1. Eat lots of fruits and vegetables
Piling on all kinds of fruits and vegetables — fresh, frozen, canned or juiced — will do wonders for your health. They are rich in nutrients and minerals and you should incorporate as many different colored fruits and veggies as you can on your plate. Opting for a salad can be a great way to get that nutrition while maintaining a good calorie count as well.
2. Eat a good breakfast
There’s a common misconception that skipping breakfast can help you lose weight but that’s not true. In fact, people who regularly eat breakfast are less likely to be overweight, according to WebMD. Eating breakfast also improves mental performance and concentration throughout the morning. A whole-grain, low-sugar breakfast is key to get your morning off to a good and healthy start.
3. Cut down on the salt
Too much salt can cause a variety of health concerns, including high blood pressure, heart attack and stroke. About three-quarters of the salt we eat is already in the food we purchase, so using food labels can be an excellent way to cut down on your salt intake.
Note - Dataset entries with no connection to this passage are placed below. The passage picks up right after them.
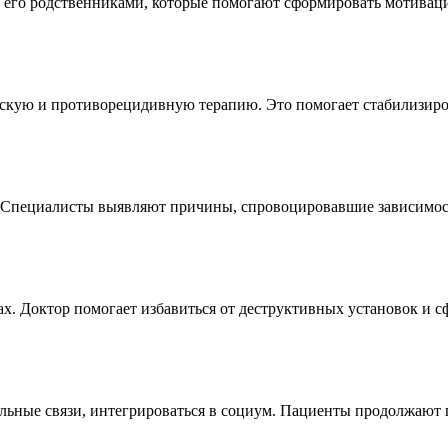
 его родственниками, которые помогают сформировать мотиваци
скую и противорецидивную терапию. Это помогает стабилизиров
. Специалисты выявляют причины, спровоцировавшие зависимос
ах. Доктор помогает избавиться от деструктивных установок и 
ьные связи, интегрироваться в социум. Пациенты продолжают 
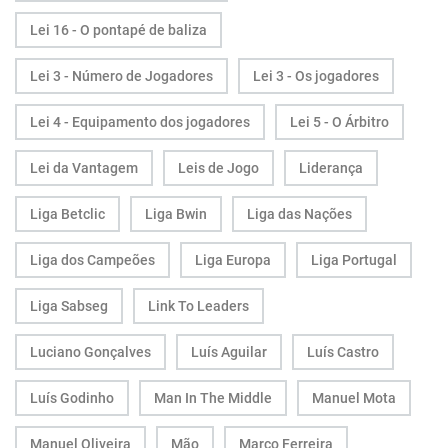
Lei 16 - O pontapé de baliza
Lei 3 - Número de Jogadores
Lei 3 - Os jogadores
Lei 4 - Equipamento dos jogadores
Lei 5 - O Árbitro
Lei da Vantagem
Leis de Jogo
Liderança
Liga Betclic
Liga Bwin
Liga das Nações
Liga dos Campeões
Liga Europa
Liga Portugal
Liga Sabseg
Link To Leaders
Luciano Gonçalves
Luís Aguilar
Luís Castro
Luís Godinho
Man In The Middle
Manuel Mota
Manuel Oliveira
Mão
Marco Ferreira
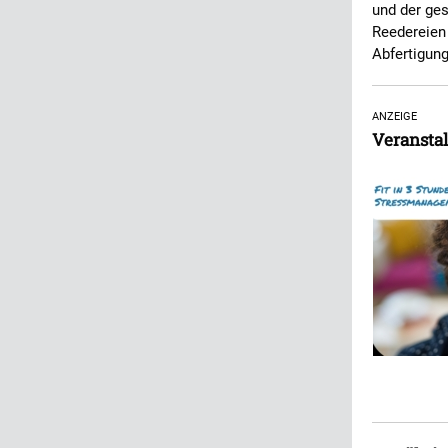
und der ges
Reedereien 
Abfertigun
ANZEIGE
Veranstal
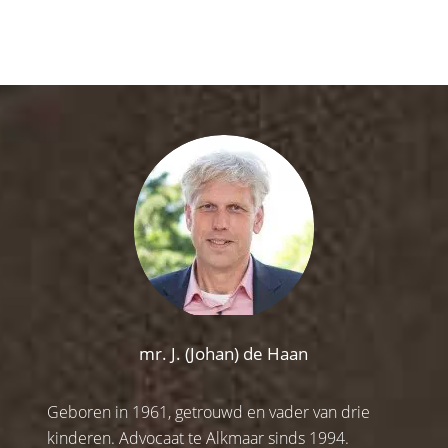
mr. J. (Johan) de Haan
Geboren in 1961, getrouwd en vader van drie
kinderen. Advocaat te Alkmaar sinds 1994.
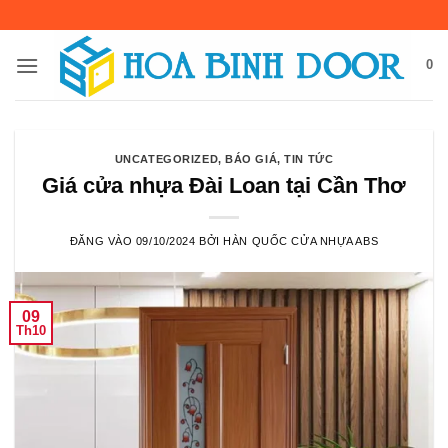
Bỏ
qua
nội
0
dung
UNCATEGORIZED
,
BÁO GIÁ
,
TIN TỨC
Giá cửa nhựa Đài Loan tại Cần Thơ
ĐĂNG VÀO
09/10/2024
BỞI
HÀN QUỐC CỬA NHỰA ABS
09
Th10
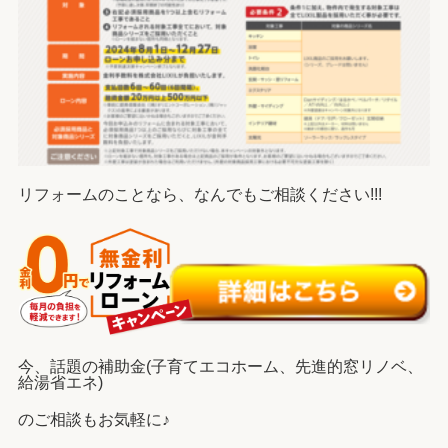
リフォームのことなら、なんでもご相談ください!!!
今、話題の補助金(子育てエコホーム、先進的窓リノベ、
給湯省エネ)
のご相談もお気軽に♪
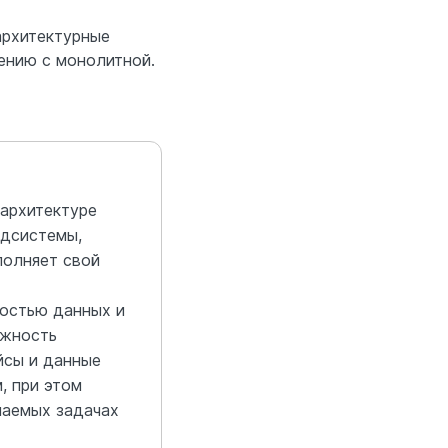
архитектурные
ению с монолитной.
 архитектуре
одсистемы,
полняет свой
ностью данных и
ожность
йсы и данные
, при этом
шаемых задачах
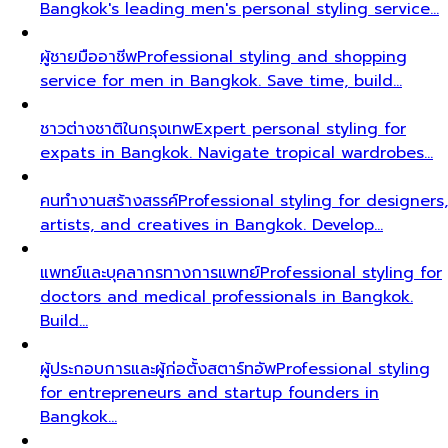
Bangkok's leading men's personal styling service…
ผู้ชายมืออาชีพ
Professional styling and shopping
service for men in Bangkok. Save time, build…
ชาวต่างชาติในกรุงเทพ
Expert personal styling for
expats in Bangkok. Navigate tropical wardrobes…
คนทำงานสร้างสรรค์
Professional styling for designers,
artists, and creatives in Bangkok. Develop…
แพทย์และบุคลากรทางการแพทย์
Professional styling for
doctors and medical professionals in Bangkok.
Build…
ผู้ประกอบการและผู้ก่อตั้งสตาร์ทอัพ
Professional styling
for entrepreneurs and startup founders in
Bangkok…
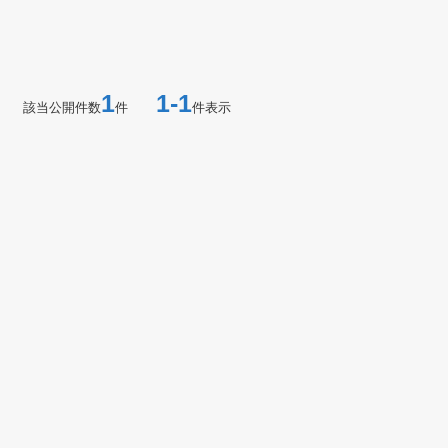
1
1-1
該当公開件数
件
件表示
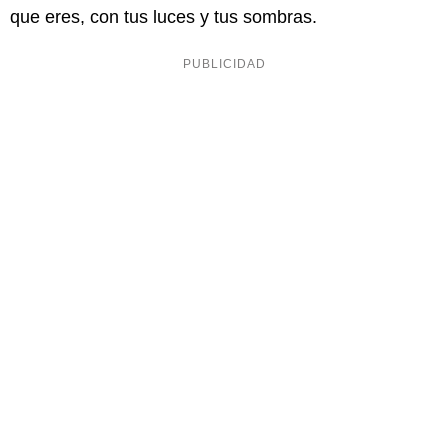
que eres, con tus luces y tus sombras.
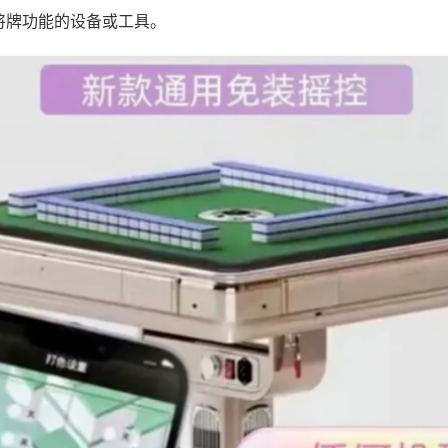
将牌功能的设备或工具。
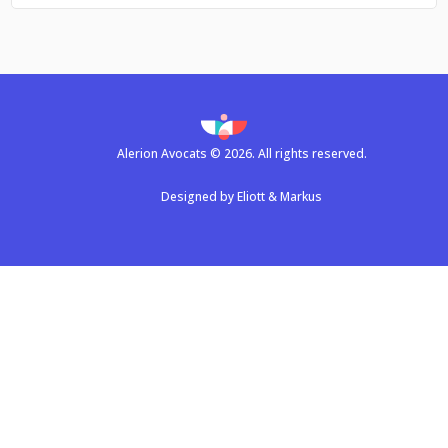
Alerion Avocats © 2026. All rights reserved.
Designed by
Eliott & Markus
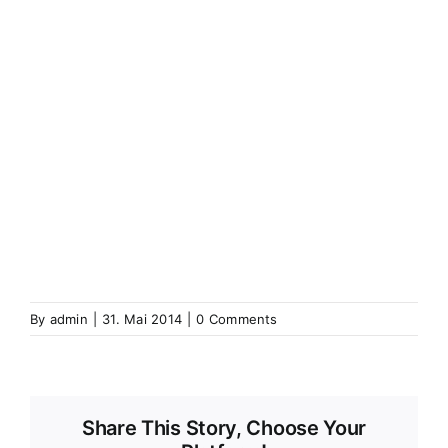
(Elsass)
Westhoffen
Wickerschweier
Wickerschwihr
Widensolen
Widensohlen
Wintershausen
Wintershouse
Winzenbach
Wintzenbach
Winzenheim
Wintzenheim
Winzenheim
Wintzenheim-Kochersberg
Wörth an
der Sauer
Wœrth sur Sauer
Wolfganzen
Wolfgantzen
Wolschweiler (Oberelsass)
Wolschwiller
Z
Zabern
Saverne
Zässingen
Zaessingue
Zell
Labaroche
Zellweiler
Zellwiller
Zinsweiler (Elsass)
Zinswiller
By
admin
|
31. Mai 2014
|
0 Comments
Share This Story, Choose Your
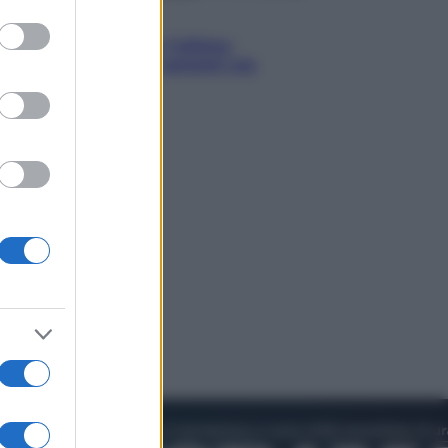
to grant or
Attualità
ed purposes
Francesco Guccini, l’ultimo
Maestrone: le sue canzoni ora
entrino a scuola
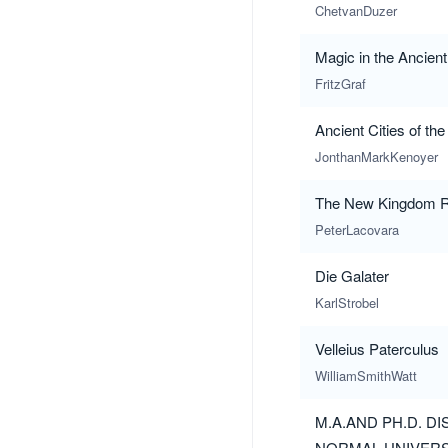
ChetvanDuzer
Magic in the Ancien
FritzGraf
Ancient Cities of the
JonthanMarkKenoyer
The New Kingdom R
PeterLacovara
Die Galater
KarlStrobel
Velleius Paterculus
WilliamSmithWatt
M.A.AND PH.D. D
NORMAL UNIVER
In addition, cooking with less salt and choosing healthier snacks are just some of the ways you can lower how much salt is in your diet. Adults and children older than 11 should eat no more than 6 grams of salt (about a teaspoonful) a day.
4. Drink plenty of water throughout the day
The government recommends six to eight glasses of water per day and many of us fall well-short of that standard. Part of the problem is sugary soft drinks and fizzy drinks that are high in added sugars and calories. These beverages account for very little water intake — so go for water or low-fat milk instead. And be sure to account for the weather as well. On warm, sunny days you might need slightly more water to replace the fluids lost from expending more energy.
5. Lay off the saturated fat and sugar
Fat is essential for your diet, but you need to pay attention to the type and amount that you’re eating. Too much saturated fat can lead to cholesterol problems, which increases your risk for developing heart disease. Saturated fat can be found in cheese, cakes, biscuits, butter and pies, to name a few. Choosing foods such as avocados, vegetable oil-based products and oily fish can help you cut down on your saturated fat intake.
6. Incorporate fish into your diet
Fish is an excellent source of protein, vitamins and minerals as well as omega-3 fats, which can help prevent heart disease. Oily fish is the best way to go, such as salmon, trout, tuna and sardines. Having two portions of fish a week, either fresh, frozen or canned, is key to maintaining a balance in your diet.
7. Starchy carbohydrates are the way to go
About one-third of the food you eat should be starchy carbohydrates. From potatoes to bread to pasta, choose whole grain varieties of these foods can help you feel full longer. Eating one starchy food per meal is a good start and you’ll get the fiber you need. And don’t worry: Starchy foods are not fatting — they provide fewer than half the calories of fat per gram. Just make sure you keep an eye on the fats you add when you’re cooking because that can increase the calorie content.
8. Less alcohol and more exercise
Alcohol is high in calories and can make you hungry, so cutting down on alcohol can help you lose weight. In addition, physical activity can help you maintain weight loss or at least remain at a healthy weight. This doesn’t mean hours and hours at the gym — it can be as simple as taking the stairs instead of the elevator. Being physically active may help reduce your risk of heart disease, stroke and type II diabetes as well, according to the CDC.